Brought to you by Portland Press Ltd.
Published on behalf of the International Federation for Cell Biology
Cancer Cell death Cell cycle Cytoskeleton Exo/endocytosis Differentiation Division Organelles Signalling Stem cells Trafficking
Cell Biology International (2002) 26, 1043–1055 (Printed in Great Britain)
THE SIGNIFICANCE OF α5β1 INTEGRIN DEPENDENT AND INDEPENDENT ACTIN CYTOSKELTON ORGANIZATION IN CELL TRANSFORMATION AND SURVIVAL
J. Rajeswari and Gopal Pandef1
Centre for Cellular and Molecular Biology, Uppal Road, Hyderabad, 500 007, India


Abstract

Cell–matrix and cell–cell interactions are important physiological determinants of cell growth, survival and transformation. Cell adhesion to the extra cellular matrix (ECM) via integrins also crucially influences the organization of the cytoskeleton. It triggers a cascade of intracellular biochemical events, which regulate cell viability and growth. We have studied the relationship between cell attachment to the substratum and cytoskeletal organization and cell survival and transformation. Our results demonstrate that in the absence of attachment to the substratum, adhesion-dependent fibroblasts exhibit rapid loss of viability. However, a small percentage of cells survive even after remaining non-adherent for 16h. The adherent and non-adherent cells differ from one another both morphologically and physiologically. The latter show a loss of α5β1 integrin expression on their surface and bind non-specifically to the substratum and ECM, thereby activating certain pathways more efficiently than adherent cells. We have also shown that non-adherent cells grow faster and have worse cytoskeletal organization after attachment to the substratum, and do not form focal adhesions or actin stress fibres.

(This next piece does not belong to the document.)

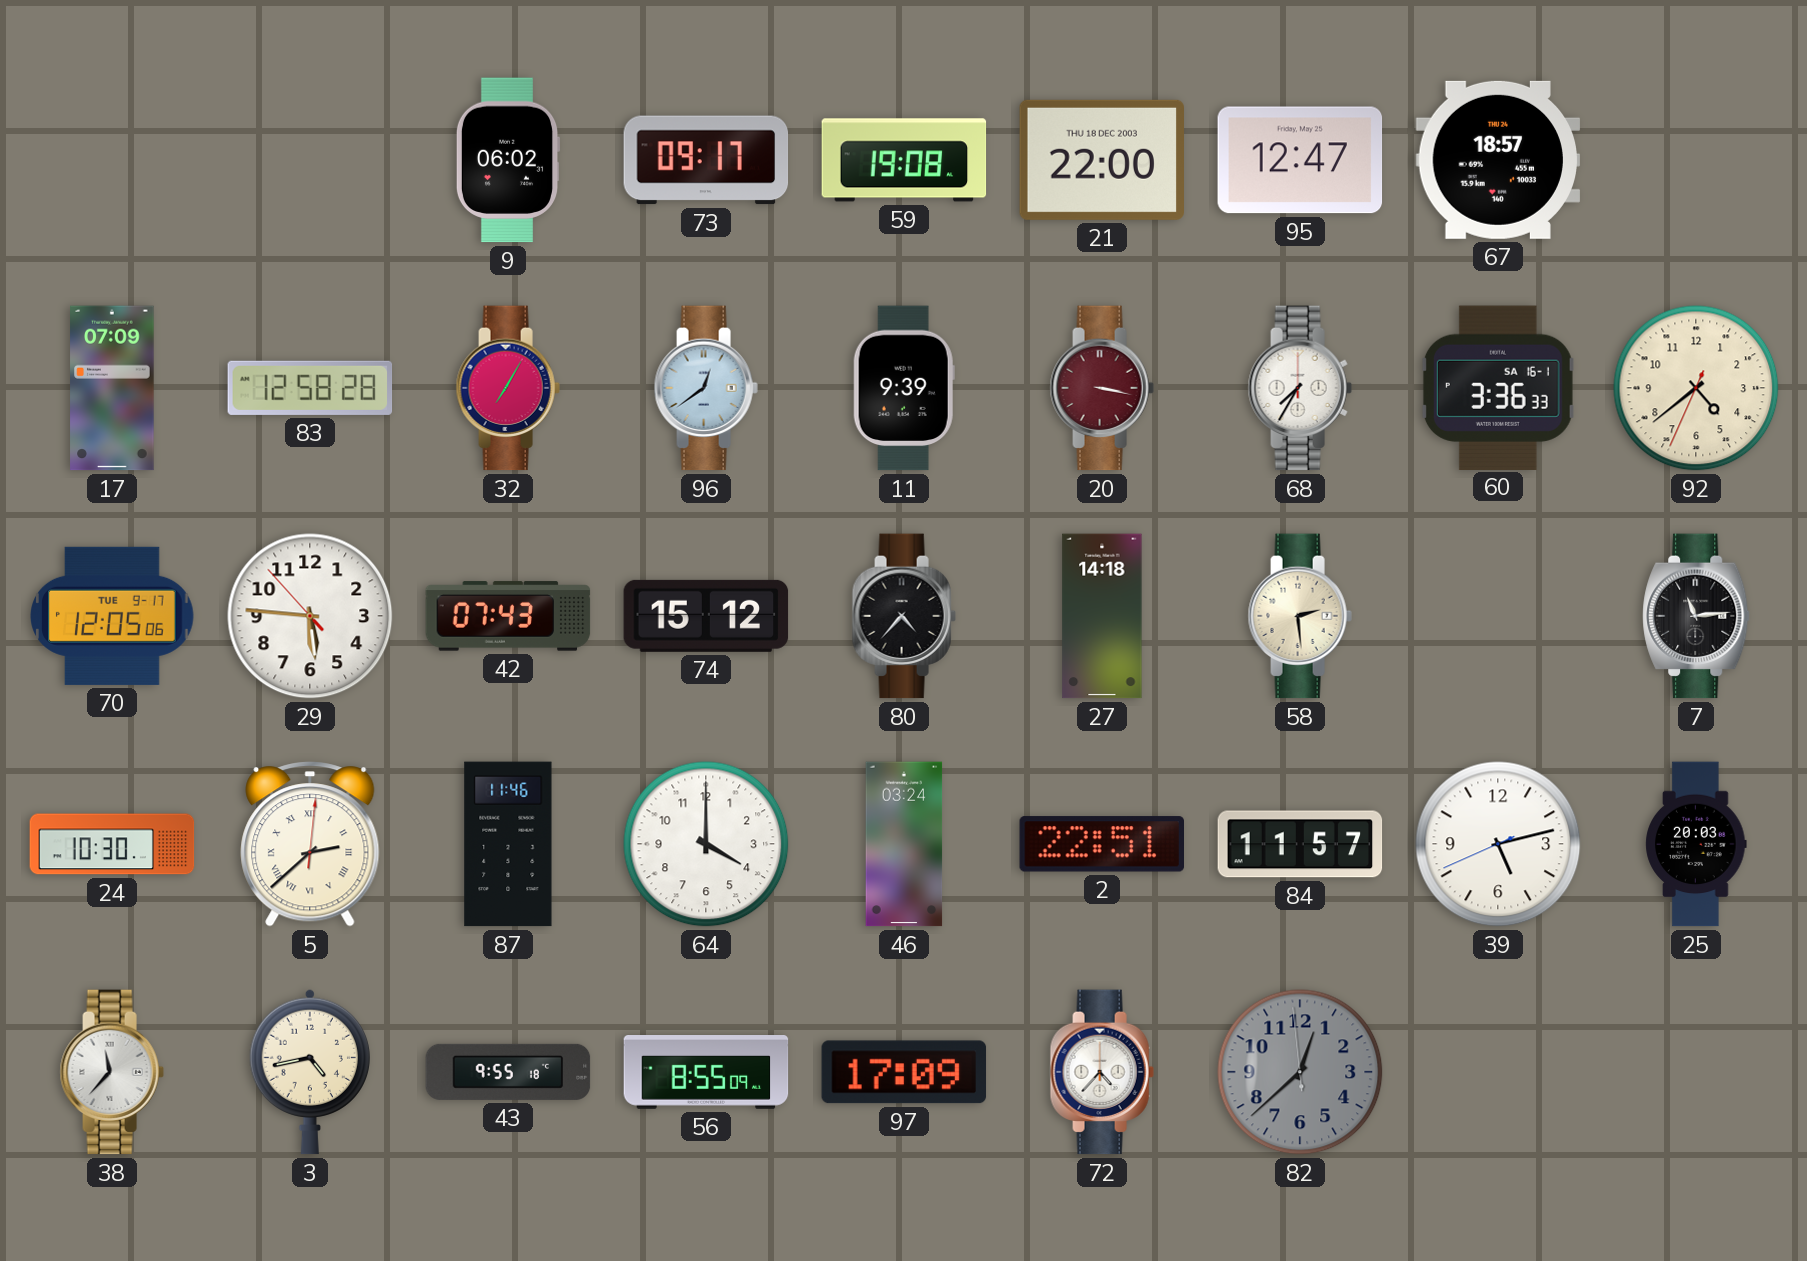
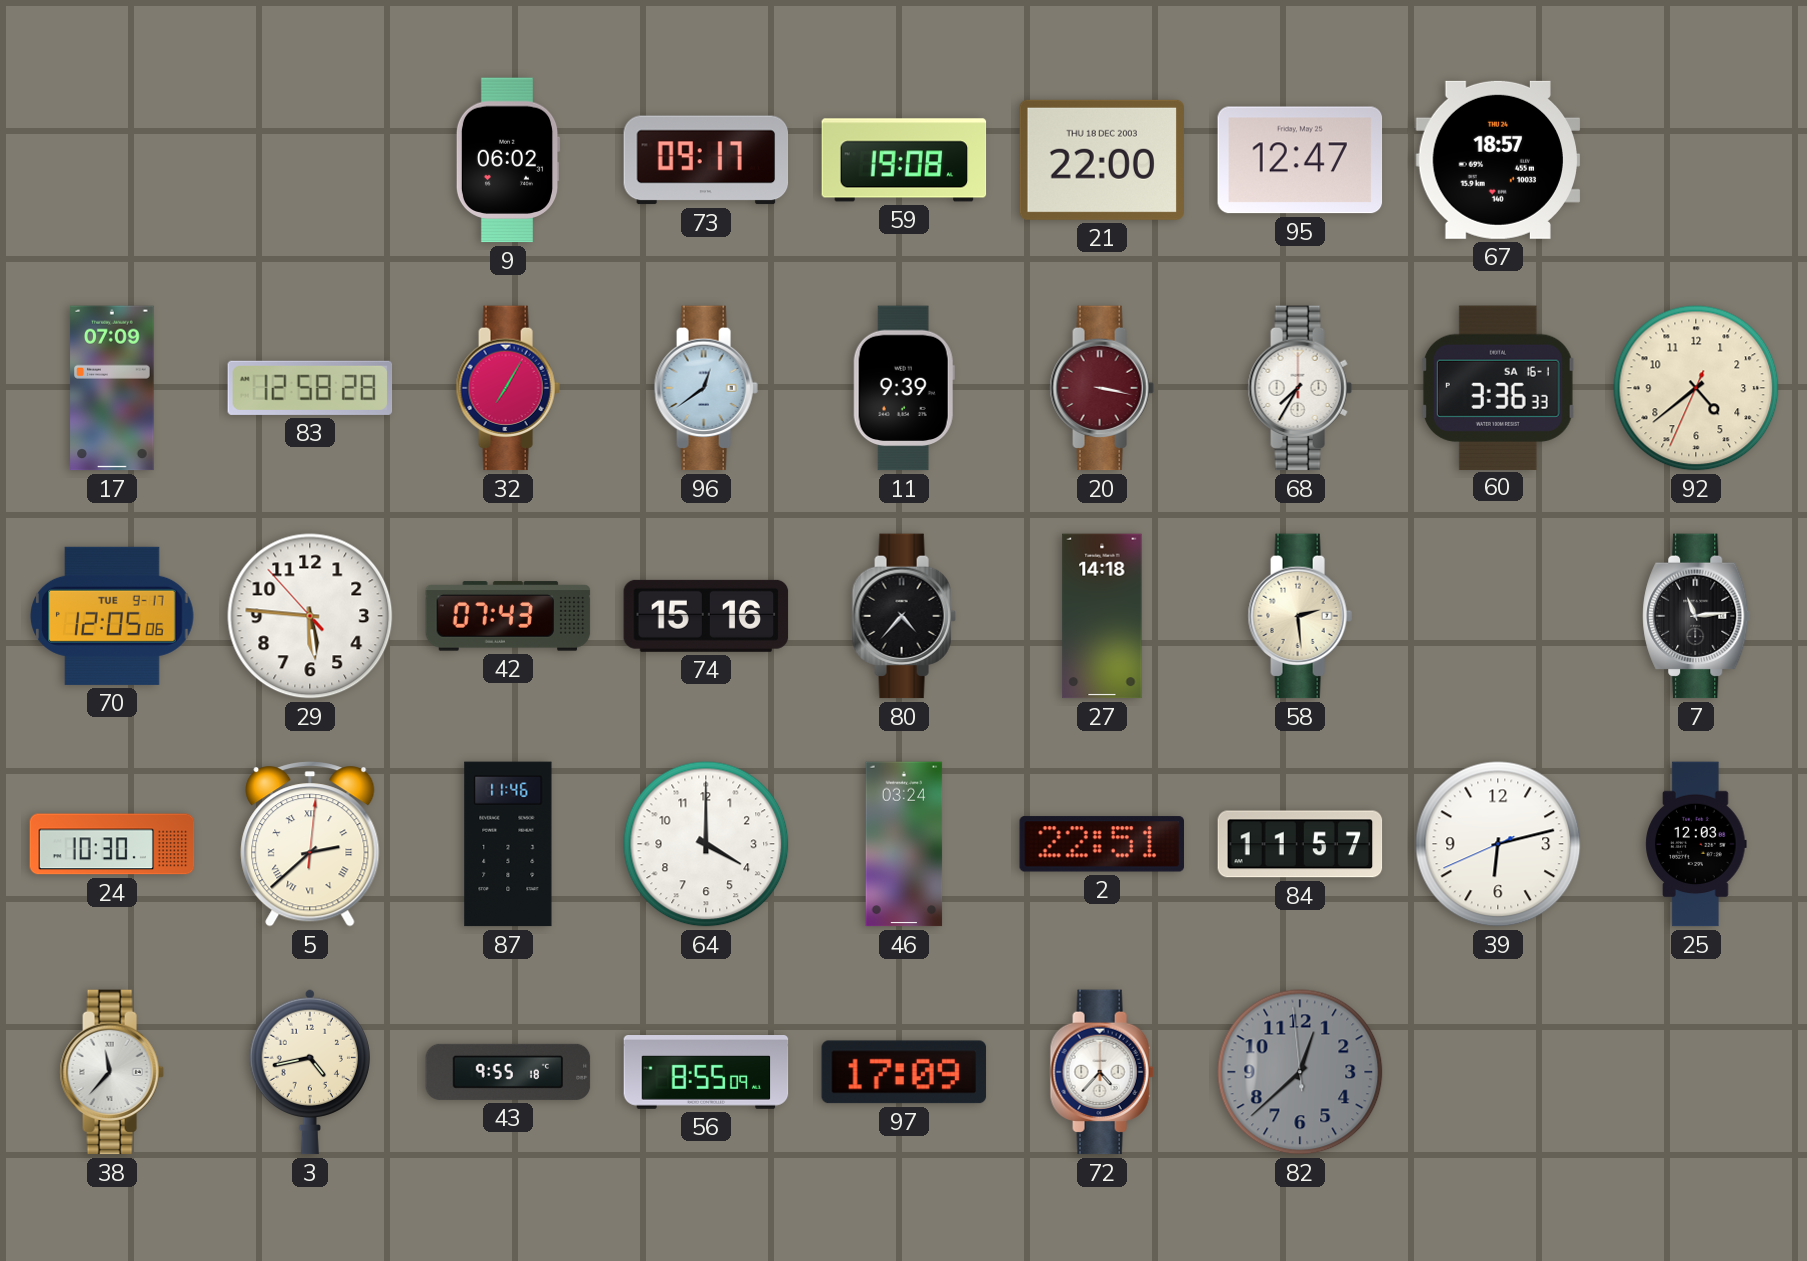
74: 15:12 -> 15:16
39: 5:12 -> 6:12
25: 20:03 -> 12:03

Hence, our data suggests that rat fibroblasts in prolonged suspension exhibit some properties that are comparable to cells undergoing transformation, by adapting integrin-dependent or independent signalling pathways for their survival.


Key words: ECM (extra cellular matrix), cell signalling, cell adhesion, cytoskeleton and cell growth..

f1To whom correspondence should be addressed: Tel.: +91 40 719 2605; Fax: +91 40 716 0591; E-mail:gpande@ccmb.res.in


Received 24 January 2002; accepted 21 August 2002

doi:10.1006/cbir.2002.0964


ISSN Print: 1065-6995
ISSN Electronic: 1095-8355
Published by Portland Press Limited on behalf of the International Federation for Cell Biology (IFCB)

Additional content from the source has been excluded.